Bantuan sosial atau bansos kembali menjadi sorotan publik jelang Maret 2026. Kali ini, dua program utama, yaitu Program Keluarga Harapan (PKH) dan Bantuan Pangan Non Tunai (BPNT), mulai disalurkan ke berbagai daerah. Banyak masyarakat yang menunggu cairnya bansos ini sebagai penopang ekonomi keluarga, terutama di tengah ketidakpastian ekonomi global.
Menariknya, pemerintah memastikan bahwa penyaluran bansos kali ini lebih tepat sasaran dan transparan. Untuk itu, penting bagi calon penerima untuk mengetahui jadwal pencairan, besaran bantuan, hingga cara mengecek status penerima secara mandiri. Artikel ini akan membahas semuanya secara lengkap dan terstruktur.
Apa Kabar Bansos PKH dan BPNT Maret 2026?

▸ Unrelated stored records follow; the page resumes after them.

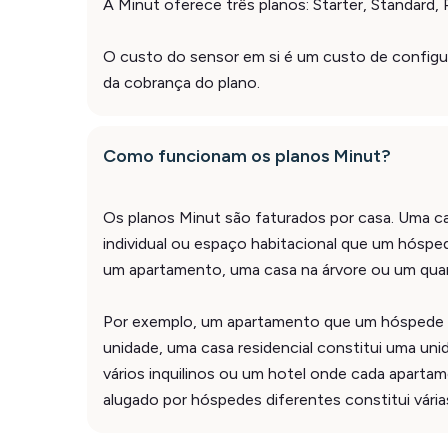
A Minut oferece três planos: Starter, Standard, 
O custo do sensor em si é um custo de configu
da cobrança do plano.
Como funcionam os planos Minut?
Os planos Minut são faturados por casa. Uma c
individual ou espaço habitacional que um hósped
um apartamento, uma casa na árvore ou um quar
Por exemplo, um apartamento que um hóspede a
unidade, uma casa residencial constitui uma uni
vários inquilinos ou um hotel onde cada aparta
alugado por hóspedes diferentes constitui vária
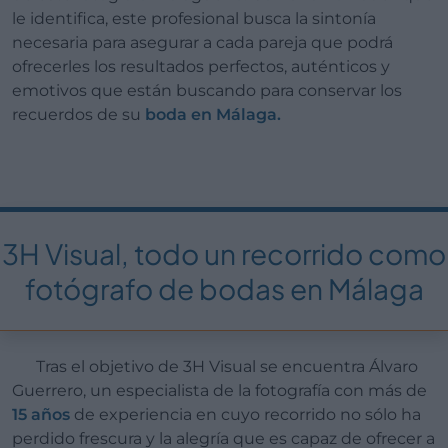
le identifica, este profesional busca la sintonía
necesaria para asegurar a cada pareja que podrá
ofrecerles los resultados perfectos, auténticos y
emotivos que están buscando para conservar los
recuerdos de su
boda en Málaga.
3H Visual, todo un recorrido como
fotógrafo de bodas en Málaga
Tras el objetivo de 3H Visual se encuentra Álvaro
Guerrero, un especialista de la fotografía con más de
15 años
de experiencia en cuyo recorrido no sólo ha
perdido frescura y la alegría que es capaz de ofrecer a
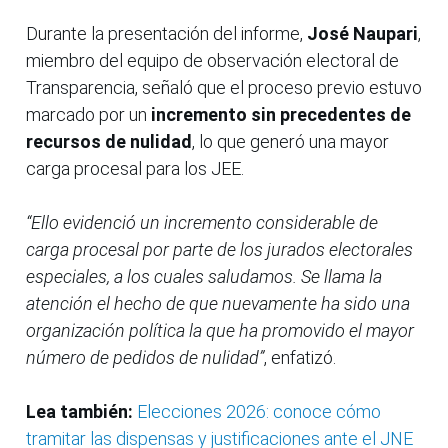
Durante la presentación del informe,
José Naupari
,
miembro del equipo de observación electoral de
Transparencia, señaló que el proceso previo estuvo
marcado por un
incremento sin precedentes de
recursos de nulidad
, lo que generó una mayor
carga procesal para los JEE.
“Ello evidenció un incremento considerable de
carga procesal por parte de los jurados electorales
especiales, a los cuales saludamos. Se llama la
atención el hecho de que nuevamente ha sido una
organización política la que ha promovido el mayor
número de pedidos de nulidad”
, enfatizó.
Lea también:
Elecciones 2026: conoce cómo
tramitar las dispensas y justificaciones ante el JNE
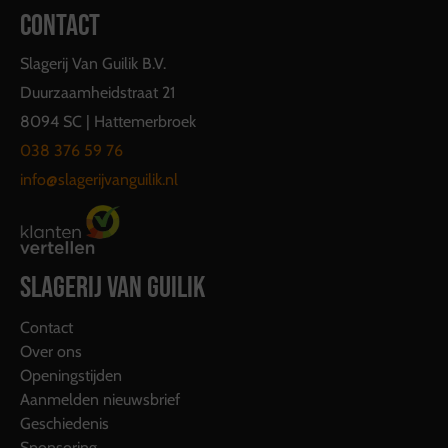
CONTACT
Slagerij Van Guilik B.V.
Duurzaamheidstraat 21
8094 SC | Hattemerbroek
038 376 59 76
info@slagerijvanguilik.nl
SLAGERIJ VAN GUILIK
Contact
Over ons
Openingstijden
Aanmelden nieuwsbrief
Geschiedenis
Sponsoring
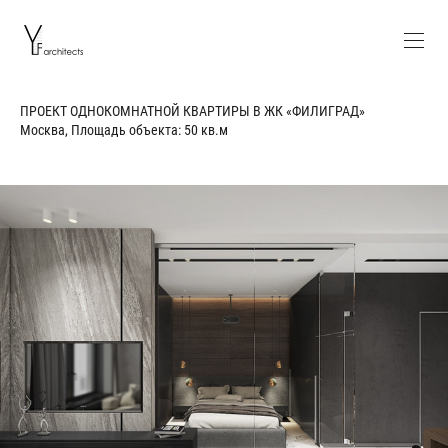
ПРОЕКТ ОДНОКОМНАТНОЙ КВАРТИРЫ В ЖК «ФИЛИГРАД»
Москва, Площадь объекта: 50 кв.м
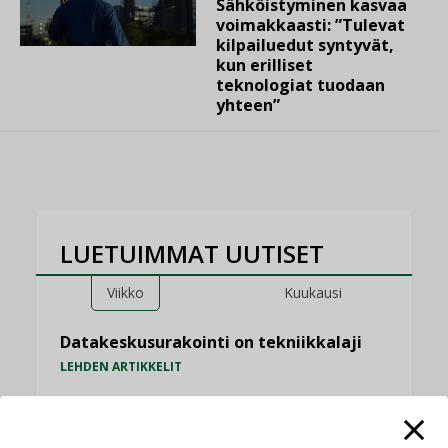
Sähköistyminen kasvaa
voimakkaasti: ”Tulevat
kilpailuedut syntyvät,
kun erilliset
teknologiat tuodaan
yhteen”
LUETUIMMAT UUTISET
Viikko
Kuukausi
Datakeskusurakointi on tekniikkalaji
LEHDEN ARTIKKELIT
Jarno Hacklin Cervin yrityskaupasta:
”Asiakkaat hakevat kumppaneita, jotka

Bulan Maret 2026 menjadi momentum penting bagi keluarga kurang mampu yang terdaftar sebagai penerima bantuan sosial. PKH dan BPNT mulai dicairkan secara bertahap, sesuai dengan jadwal yang telah ditetapkan oleh Kementerian Sosial dan instansi terkait. Pencairan bansos ini dilakukan dengan mempertimbangkan berbagai faktor, termasuk lokasi geografis dan kondisi infrastruktur di daerah masing-masing.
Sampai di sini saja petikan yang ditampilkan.